EXERCISE. What you give back should match the entries below character for character.

SOURCE INFORMATION.
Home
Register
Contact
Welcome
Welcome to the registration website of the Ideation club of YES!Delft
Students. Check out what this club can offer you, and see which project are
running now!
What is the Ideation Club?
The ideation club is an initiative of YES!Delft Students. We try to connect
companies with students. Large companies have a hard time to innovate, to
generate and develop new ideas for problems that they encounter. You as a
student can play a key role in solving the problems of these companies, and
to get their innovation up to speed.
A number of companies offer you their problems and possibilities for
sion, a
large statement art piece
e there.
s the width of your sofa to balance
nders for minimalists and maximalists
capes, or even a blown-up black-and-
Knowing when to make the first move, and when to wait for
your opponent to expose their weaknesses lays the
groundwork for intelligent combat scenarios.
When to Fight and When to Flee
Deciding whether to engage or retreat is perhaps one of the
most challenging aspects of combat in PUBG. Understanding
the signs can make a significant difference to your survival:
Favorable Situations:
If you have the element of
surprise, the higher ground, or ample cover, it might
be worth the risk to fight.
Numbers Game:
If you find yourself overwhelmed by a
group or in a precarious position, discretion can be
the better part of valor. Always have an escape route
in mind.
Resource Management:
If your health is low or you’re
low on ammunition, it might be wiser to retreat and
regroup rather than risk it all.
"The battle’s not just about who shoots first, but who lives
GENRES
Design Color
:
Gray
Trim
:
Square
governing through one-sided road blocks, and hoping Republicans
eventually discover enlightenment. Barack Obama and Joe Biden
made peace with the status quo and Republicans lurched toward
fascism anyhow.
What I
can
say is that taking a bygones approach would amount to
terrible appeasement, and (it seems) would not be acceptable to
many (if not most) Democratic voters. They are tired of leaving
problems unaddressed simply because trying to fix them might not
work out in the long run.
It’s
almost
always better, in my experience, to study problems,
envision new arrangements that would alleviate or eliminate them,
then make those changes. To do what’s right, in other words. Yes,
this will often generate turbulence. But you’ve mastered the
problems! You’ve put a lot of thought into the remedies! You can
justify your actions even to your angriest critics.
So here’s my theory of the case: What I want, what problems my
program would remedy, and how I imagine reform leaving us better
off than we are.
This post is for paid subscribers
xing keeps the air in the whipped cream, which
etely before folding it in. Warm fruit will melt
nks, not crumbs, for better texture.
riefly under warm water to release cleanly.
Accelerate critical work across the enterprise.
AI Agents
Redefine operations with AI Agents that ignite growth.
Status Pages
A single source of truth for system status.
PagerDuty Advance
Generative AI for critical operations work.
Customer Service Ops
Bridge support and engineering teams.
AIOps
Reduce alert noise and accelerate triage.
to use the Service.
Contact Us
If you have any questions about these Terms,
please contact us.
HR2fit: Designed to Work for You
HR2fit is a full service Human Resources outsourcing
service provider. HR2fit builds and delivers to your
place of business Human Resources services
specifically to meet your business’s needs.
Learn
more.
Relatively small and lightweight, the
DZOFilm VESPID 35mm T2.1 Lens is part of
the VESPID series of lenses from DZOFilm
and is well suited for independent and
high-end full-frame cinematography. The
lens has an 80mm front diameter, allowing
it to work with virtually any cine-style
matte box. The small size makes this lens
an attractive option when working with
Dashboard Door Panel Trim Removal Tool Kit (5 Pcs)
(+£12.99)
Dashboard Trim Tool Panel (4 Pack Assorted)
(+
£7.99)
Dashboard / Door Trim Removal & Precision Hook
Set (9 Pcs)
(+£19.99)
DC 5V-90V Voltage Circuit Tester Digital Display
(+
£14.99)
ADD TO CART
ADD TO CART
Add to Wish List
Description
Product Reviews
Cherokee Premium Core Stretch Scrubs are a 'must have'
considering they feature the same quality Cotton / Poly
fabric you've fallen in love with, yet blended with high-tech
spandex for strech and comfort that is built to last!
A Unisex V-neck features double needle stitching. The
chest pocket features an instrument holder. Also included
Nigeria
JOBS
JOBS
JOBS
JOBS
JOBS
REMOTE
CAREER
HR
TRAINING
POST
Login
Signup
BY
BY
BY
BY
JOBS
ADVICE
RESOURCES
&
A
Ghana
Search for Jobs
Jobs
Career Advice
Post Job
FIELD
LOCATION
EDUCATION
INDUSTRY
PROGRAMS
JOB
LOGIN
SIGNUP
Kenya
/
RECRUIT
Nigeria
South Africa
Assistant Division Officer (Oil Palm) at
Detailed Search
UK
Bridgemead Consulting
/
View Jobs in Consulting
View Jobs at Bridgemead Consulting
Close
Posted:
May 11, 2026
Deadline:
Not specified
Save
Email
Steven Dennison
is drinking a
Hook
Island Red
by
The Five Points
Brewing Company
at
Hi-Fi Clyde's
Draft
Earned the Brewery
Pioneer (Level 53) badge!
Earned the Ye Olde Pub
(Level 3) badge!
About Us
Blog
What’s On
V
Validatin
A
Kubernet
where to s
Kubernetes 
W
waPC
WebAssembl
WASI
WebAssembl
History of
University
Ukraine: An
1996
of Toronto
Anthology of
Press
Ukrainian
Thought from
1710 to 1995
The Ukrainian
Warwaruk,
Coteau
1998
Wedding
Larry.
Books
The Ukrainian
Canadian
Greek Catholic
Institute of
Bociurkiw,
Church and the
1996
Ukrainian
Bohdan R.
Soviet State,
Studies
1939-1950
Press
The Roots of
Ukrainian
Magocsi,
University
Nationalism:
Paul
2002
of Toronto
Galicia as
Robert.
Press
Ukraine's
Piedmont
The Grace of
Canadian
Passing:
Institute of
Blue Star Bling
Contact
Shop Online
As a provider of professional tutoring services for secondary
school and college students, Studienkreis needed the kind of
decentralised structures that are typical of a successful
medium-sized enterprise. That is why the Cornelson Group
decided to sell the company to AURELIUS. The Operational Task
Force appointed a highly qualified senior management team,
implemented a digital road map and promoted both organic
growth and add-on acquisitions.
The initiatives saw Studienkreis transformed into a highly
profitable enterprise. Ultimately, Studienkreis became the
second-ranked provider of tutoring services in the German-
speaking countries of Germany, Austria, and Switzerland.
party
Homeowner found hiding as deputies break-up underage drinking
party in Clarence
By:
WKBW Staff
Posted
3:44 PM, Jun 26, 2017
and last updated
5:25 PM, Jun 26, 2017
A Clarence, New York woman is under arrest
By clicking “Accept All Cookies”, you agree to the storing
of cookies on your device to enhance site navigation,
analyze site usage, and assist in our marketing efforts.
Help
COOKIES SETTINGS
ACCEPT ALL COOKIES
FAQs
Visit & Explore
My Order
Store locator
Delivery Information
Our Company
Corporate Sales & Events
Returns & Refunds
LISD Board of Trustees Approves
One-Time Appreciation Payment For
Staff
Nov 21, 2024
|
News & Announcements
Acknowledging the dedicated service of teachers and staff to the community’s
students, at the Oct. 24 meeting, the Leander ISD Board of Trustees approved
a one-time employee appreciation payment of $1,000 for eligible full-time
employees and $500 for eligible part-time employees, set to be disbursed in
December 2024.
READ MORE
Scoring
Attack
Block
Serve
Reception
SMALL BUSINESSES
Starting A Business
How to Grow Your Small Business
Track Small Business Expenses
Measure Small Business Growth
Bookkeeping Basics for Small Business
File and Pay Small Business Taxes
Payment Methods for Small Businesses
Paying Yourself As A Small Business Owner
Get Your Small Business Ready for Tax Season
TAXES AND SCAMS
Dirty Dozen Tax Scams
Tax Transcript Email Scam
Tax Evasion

OUTPUT OF THE EXERCISE.
Home
Register
Contact
Welcome
Welcome to the registration website of the Ideation club of YES!Delft
Students. Check out what this club can offer you, and see which project are
running now!
What is the Ideation Club?
The ideation club is an initiative of YES!Delft Students. We try to connect
companies with students. Large companies have a hard time to innovate, to
generate and develop new ideas for problems that they encounter. You as a
student can play a key role in solving the problems of these companies, and
to get their innovation up to speed.
A number of companies offer you their problems and possibilities for
sion, a
large statement art piece
e there.
s the width of your sofa to balance
nders for minimalists and maximalists
capes, or even a blown-up black-and-
Knowing when to make the first move, and when to wait for
your opponent to expose their weaknesses lays the
groundwork for intelligent combat scenarios.
When to Fight and When to Flee
Deciding whether to engage or retreat is perhaps one of the
most challenging aspects of combat in PUBG. Understanding
the signs can make a significant difference to your survival:
Favorable Situations:
If you have the element of
surprise, the higher ground, or ample cover, it might
be worth the risk to fight.
Numbers Game:
If you find yourself overwhelmed by a
group or in a precarious position, discretion can be
the better part of valor. Always have an escape route
in mind.
Resource Management:
If your health is low or you’re
low on ammunition, it might be wiser to retreat and
regroup rather than risk it all.
"The battle’s not just about who shoots first, but who lives
GENRES
Design Color
:
Gray
Trim
:
Square
governing through one-sided road blocks, and hoping Republicans
eventually discover enlightenment. Barack Obama and Joe Biden
made peace with the status quo and Republicans lurched toward
fascism anyhow.
What I
can
say is that taking a bygones approach would amount to
terrible appeasement, and (it seems) would not be acceptable to
many (if not most) Democratic voters. They are tired of leaving
problems unaddressed simply because trying to fix them might not
work out in the long run.
It’s
almost
always better, in my experience, to study problems,
envision new arrangements that would alleviate or eliminate them,
then make those changes. To do what’s right, in other words. Yes,
this will often generate turbulence. But you’ve mastered the
problems! You’ve put a lot of thought into the remedies! You can
justify your actions even to your angriest critics.
So here’s my theory of the case: What I want, what problems my
program would remedy, and how I imagine reform leaving us better
off than we are.
This post is for paid subscribers
xing keeps the air in the whipped cream, which
etely before folding it in. Warm fruit will melt
nks, not crumbs, for better texture.
riefly under warm water to release cleanly.
Accelerate critical work across the enterprise.
AI Agents
Redefine operations with AI Agents that ignite growth.
Status Pages
A single source of truth for system status.
PagerDuty Advance
Generative AI for critical operations work.
Customer Service Ops
Bridge support and engineering teams.
AIOps
Reduce alert noise and accelerate triage.
to use the Service.
Contact Us
If you have any questions about these Terms,
please contact us.
HR2fit: Designed to Work for You
HR2fit is a full service Human Resources outsourcing
service provider. HR2fit builds and delivers to your
place of business Human Resources services
specifically to meet your business’s needs.
Learn
more.
Relatively small and lightweight, the
DZOFilm VESPID 35mm T2.1 Lens is part of
the VESPID series of lenses from DZOFilm
and is well suited for independent and
high-end full-frame cinematography. The
lens has an 80mm front diameter, allowing
it to work with virtually any cine-style
matte box. The small size makes this lens
an attractive option when working with
Dashboard Door Panel Trim Removal Tool Kit (5 Pcs)
(+£12.99)
Dashboard Trim Tool Panel (4 Pack Assorted)
(+
£7.99)
Dashboard / Door Trim Removal & Precision Hook
Set (9 Pcs)
(+£19.99)
DC 5V-90V Voltage Circuit Tester Digital Display
(+
£14.99)
ADD TO CART
ADD TO CART
Add to Wish List
Description
Product Reviews
Cherokee Premium Core Stretch Scrubs are a 'must have'
considering they feature the same quality Cotton / Poly
fabric you've fallen in love with, yet blended with high-tech
spandex for strech and comfort that is built to last!
A Unisex V-neck features double needle stitching. The
chest pocket features an instrument holder. Also included
Nigeria
JOBS
JOBS
JOBS
JOBS
JOBS
REMOTE
CAREER
HR
TRAINING
POST
Login
Signup
BY
BY
BY
BY
JOBS
ADVICE
RESOURCES
&
A
Ghana
Search for Jobs
Jobs
Career Advice
Post Job
FIELD
LOCATION
EDUCATION
INDUSTRY
PROGRAMS
JOB
LOGIN
SIGNUP
Kenya
/
RECRUIT
Nigeria
South Africa
Assistant Division Officer (Oil Palm) at
Detailed Search
UK
Bridgemead Consulting
/
View Jobs in Consulting
View Jobs at Bridgemead Consulting
Close
Posted:
May 11, 2026
Deadline:
Not specified
Save
Email
Steven Dennison
is drinking a
Hook
Island Red
by
The Five Points
Brewing Company
at
Hi-Fi Clyde's
Draft
Earned the Brewery
Pioneer (Level 53) badge!
Earned the Ye Olde Pub
(Level 3) badge!
About Us
Blog
What’s On
V
Validatin
A
Kubernet
where to s
Kubernetes 
W
waPC
WebAssembl
WASI
WebAssembl
History of
University
Ukraine: An
1996
of Toronto
Anthology of
Press
Ukrainian
Thought from
1710 to 1995
The Ukrainian
Warwaruk,
Coteau
1998
Wedding
Larry.
Books
The Ukrainian
Canadian
Greek Catholic
Institute of
Bociurkiw,
Church and the
1996
Ukrainian
Bohdan R.
Soviet State,
Studies
1939-1950
Press
The Roots of
Ukrainian
Magocsi,
University
Nationalism:
Paul
2002
of Toronto
Galicia as
Robert.
Press
Ukraine's
Piedmont
The Grace of
Canadian
Passing:
Institute of
Blue Star Bling
Contact
Shop Online
As a provider of professional tutoring services for secondary
school and college students, Studienkreis needed the kind of
decentralised structures that are typical of a successful
medium-sized enterprise. That is why the Cornelson Group
decided to sell the company to AURELIUS. The Operational Task
Force appointed a highly qualified senior management team,
implemented a digital road map and promoted both organic
growth and add-on acquisitions.
The initiatives saw Studienkreis transformed into a highly
profitable enterprise. Ultimately, Studienkreis became the
second-ranked provider of tutoring services in the German-
speaking countries of Germany, Austria, and Switzerland.
party
Homeowner found hiding as deputies break-up underage drinking
party in Clarence
By:
WKBW Staff
Posted
3:44 PM, Jun 26, 2017
and last updated
5:25 PM, Jun 26, 2017
A Clarence, New York woman is under arrest
By clicking “Accept All Cookies”, you agree to the storing
of cookies on your device to enhance site navigation,
analyze site usage, and assist in our marketing efforts.
Help
COOKIES SETTINGS
ACCEPT ALL COOKIES
FAQs
Visit & Explore
My Order
Store locator
Delivery Information
Our Company
Corporate Sales & Events
Returns & Refunds
LISD Board of Trustees Approves
One-Time Appreciation Payment For
Staff
Nov 21, 2024
|
News & Announcements
Acknowledging the dedicated service of teachers and staff to the community’s
students, at the Oct. 24 meeting, the Leander ISD Board of Trustees approved
a one-time employee appreciation payment of $1,000 for eligible full-time
employees and $500 for eligible part-time employees, set to be disbursed in
December 2024.
READ MORE
Scoring
Attack
Block
Serve
Reception
SMALL BUSINESSES
Starting A Business
How to Grow Your Small Business
Track Small Business Expenses
Measure Small Business Growth
Bookkeeping Basics for Small Business
File and Pay Small Business Taxes
Payment Methods for Small Businesses
Paying Yourself As A Small Business Owner
Get Your Small Business Ready for Tax Season
TAXES AND SCAMS
Dirty Dozen Tax Scams
Tax Transcript Email Scam
Tax Evasion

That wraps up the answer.